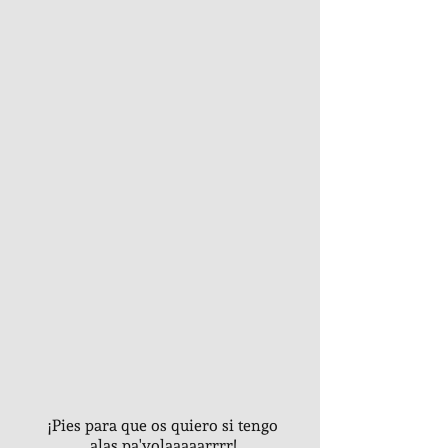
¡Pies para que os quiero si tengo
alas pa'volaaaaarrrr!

...

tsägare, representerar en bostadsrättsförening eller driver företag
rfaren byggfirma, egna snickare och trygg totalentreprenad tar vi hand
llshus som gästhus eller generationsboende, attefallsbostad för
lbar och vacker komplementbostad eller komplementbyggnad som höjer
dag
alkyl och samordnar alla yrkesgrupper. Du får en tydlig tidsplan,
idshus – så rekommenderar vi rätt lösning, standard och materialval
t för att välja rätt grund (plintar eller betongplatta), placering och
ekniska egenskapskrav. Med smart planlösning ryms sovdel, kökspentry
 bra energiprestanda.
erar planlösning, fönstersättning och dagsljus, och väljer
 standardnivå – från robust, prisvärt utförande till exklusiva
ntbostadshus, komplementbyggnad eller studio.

_INSTRUCTIONS TO FOLLOW:_ Across the whole listing above, find every line with the string "eller" and copy it.

_RESULT:_
tsägare, representerar en bostadsrättsförening eller driver företag
llshus som gästhus eller generationsboende, attefallsbostad för
lbar och vacker komplementbostad eller komplementbyggnad som höjer
t för att välja rätt grund (plintar eller betongplatta), placering och
ntbostadshus, komplementbyggnad eller studio.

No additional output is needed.